#### [ACTIVITY]
Set down a faithful copy of every record, and skip the pictures in it.
[[ ENTRIES PROVIDED, beginning ]]
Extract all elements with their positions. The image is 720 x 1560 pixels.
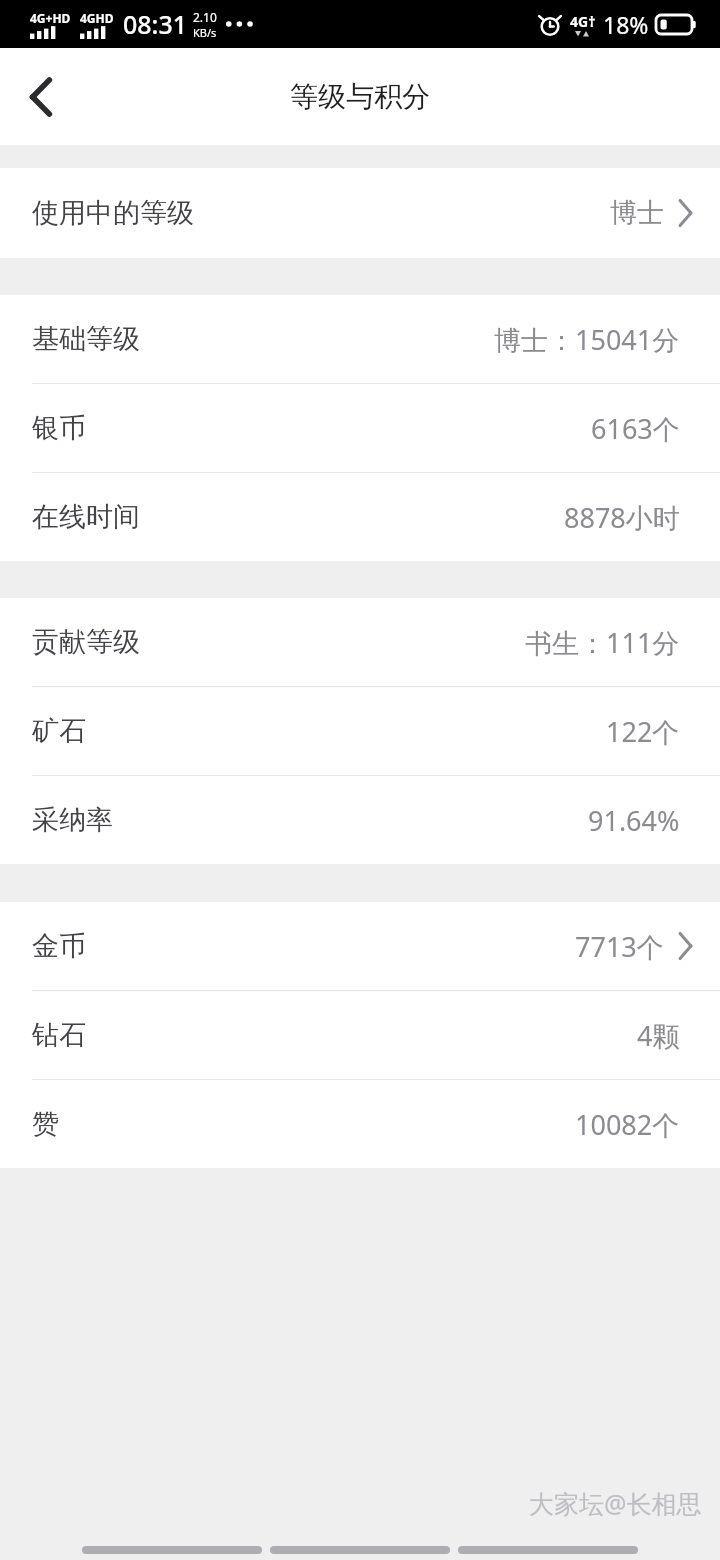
staticText: 4GHD: [80, 10, 114, 26]
button[interactable]: Navigation indicator: [82, 1546, 262, 1554]
button[interactable]: Navigation indicator: [270, 1546, 450, 1554]
button[interactable]: 采纳率: [0, 776, 720, 864]
staticText: 122个: [606, 713, 680, 750]
button[interactable]: 金币: [0, 902, 720, 990]
staticText: 7713个: [575, 928, 664, 965]
staticText: 博士: [610, 196, 664, 230]
button[interactable]: 使用中的等级: [0, 168, 720, 258]
staticText: 10082个: [575, 1106, 680, 1143]
staticText: 8878小时: [564, 499, 680, 536]
button[interactable]: Back: [12, 68, 70, 126]
button[interactable]: 贡献等级: [0, 598, 720, 686]
staticText: 贡献等级: [32, 625, 140, 659]
staticText: 18%: [603, 9, 649, 40]
staticText: 博士：15041分: [494, 321, 680, 358]
button[interactable]: 钻石: [0, 991, 720, 1079]
staticText: 银币: [32, 411, 86, 445]
staticText: 等级与积分: [290, 79, 430, 114]
staticText: 采纳率: [32, 803, 113, 837]
staticText: 使用中的等级: [32, 196, 194, 230]
button[interactable]: 银币: [0, 384, 720, 472]
button[interactable]: 在线时间: [0, 473, 720, 561]
staticText: 6163个: [591, 410, 680, 447]
button[interactable]: Navigation indicator: [458, 1546, 638, 1554]
staticText: KB/s: [193, 25, 217, 40]
staticText: 钻石: [32, 1018, 86, 1052]
staticText: 基础等级: [32, 322, 140, 356]
staticText: 4G+HD: [30, 10, 71, 26]
staticText: 大家坛@长相思: [529, 1486, 702, 1520]
button[interactable]: 赞: [0, 1080, 720, 1168]
staticText: 赞: [32, 1107, 59, 1141]
staticText: 矿石: [32, 714, 86, 748]
staticText: 金币: [32, 929, 86, 963]
staticText: 在线时间: [32, 500, 140, 534]
staticText: 书生：111分: [525, 624, 680, 661]
staticText: 08:31: [123, 7, 188, 41]
button[interactable]: 矿石: [0, 687, 720, 775]
staticText: 91.64%: [588, 802, 680, 839]
staticText: 4颗: [637, 1017, 680, 1054]
staticText: 2.10: [193, 9, 217, 25]
staticText: 4G†: [570, 12, 596, 31]
button[interactable]: 基础等级: [0, 295, 720, 383]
[[ ENTRIES PROVIDED, end ]]
#### [PROBLEM SOLUTION]
Extract all elements with their positions. The image is 720 x 1560 pixels.
staticText: 4GHD: [80, 10, 114, 26]
button[interactable]: Navigation indicator: [82, 1546, 262, 1554]
button[interactable]: Navigation indicator: [270, 1546, 450, 1554]
button[interactable]: 采纳率: [0, 776, 720, 864]
staticText: 122个: [606, 713, 680, 750]
button[interactable]: 金币: [0, 902, 720, 990]
staticText: 7713个: [575, 928, 664, 965]
staticText: 博士: [610, 196, 664, 230]
button[interactable]: 使用中的等级: [0, 168, 720, 258]
staticText: 10082个: [575, 1106, 680, 1143]
staticText: 8878小时: [564, 499, 680, 536]
button[interactable]: Back: [12, 68, 70, 126]
button[interactable]: 贡献等级: [0, 598, 720, 686]
staticText: 贡献等级: [32, 625, 140, 659]
staticText: 18%: [603, 9, 649, 40]
staticText: 博士：15041分: [494, 321, 680, 358]
button[interactable]: 钻石: [0, 991, 720, 1079]
staticText: 银币: [32, 411, 86, 445]
staticText: 等级与积分: [290, 79, 430, 114]
staticText: 采纳率: [32, 803, 113, 837]
staticText: 使用中的等级: [32, 196, 194, 230]
button[interactable]: 银币: [0, 384, 720, 472]
button[interactable]: 在线时间: [0, 473, 720, 561]
staticText: 6163个: [591, 410, 680, 447]
button[interactable]: Navigation indicator: [458, 1546, 638, 1554]
staticText: KB/s: [193, 25, 217, 40]
staticText: 钻石: [32, 1018, 86, 1052]
staticText: 基础等级: [32, 322, 140, 356]
staticText: 4G+HD: [30, 10, 71, 26]
staticText: 大家坛@长相思: [529, 1486, 702, 1520]
button[interactable]: 赞: [0, 1080, 720, 1168]
staticText: 赞: [32, 1107, 59, 1141]
staticText: 矿石: [32, 714, 86, 748]
staticText: 金币: [32, 929, 86, 963]
staticText: 在线时间: [32, 500, 140, 534]
staticText: 书生：111分: [525, 624, 680, 661]
staticText: 08:31: [123, 7, 188, 41]
button[interactable]: 矿石: [0, 687, 720, 775]
staticText: 91.64%: [588, 802, 680, 839]
staticText: 4颗: [637, 1017, 680, 1054]
staticText: 2.10: [193, 9, 217, 25]
staticText: 4G†: [570, 12, 596, 31]
button[interactable]: 基础等级: [0, 295, 720, 383]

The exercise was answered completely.